Federico García Lorca

Federico del Sagrado Corazón de Jesús Garcíaa Lorca, known as Federico García Lorca, was a Spanish poet, playwright, and theatre director born on June 5, 1898, in Fuente Vaqueros, Granada, Spain. An emblematic member of the Generation of '27, García Lorca achieved international recognition by introducing the tenets of European movements such as symbolism, futurism, and surrealism into Spanish literature.

He initially rose to fame with his book of poems Romancero gitano (Gypsy Ballads, 1928), depicting life in Andalusia. His poetry combined traditional Andalusian motifs with avant-garde styles. After a stay in New York City from 1929 to 1930, which he documented in Poeta en Nueva York (Poet in New York, 1942), he returned to Spain to write his best-known plays, including Blood Wedding (1932), Yerma (1934), and The House of Bernarda Alba (1936).

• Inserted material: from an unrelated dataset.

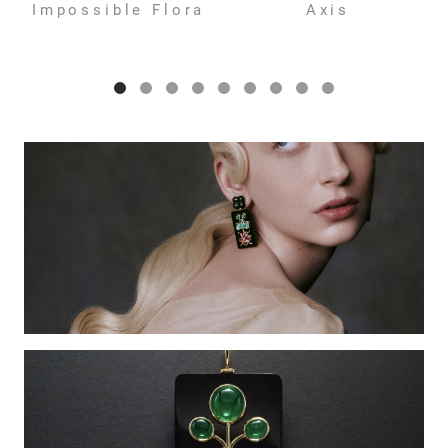
Impossible Flora
Axis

Openly homosexual, García Lorca suffered from depression after his relationship with sculptor Emilio Aladrón Perojo ended. He also had a close emotional relationship with Salvador Dalí, who later claimed to have rejected García Lorca's sexual advances. García Lorca's assassination by Nationalist forces at the onset of the Spanish Civil War shocked the world, his body was never recovered, and the motives behind his murder remain a topic of debate.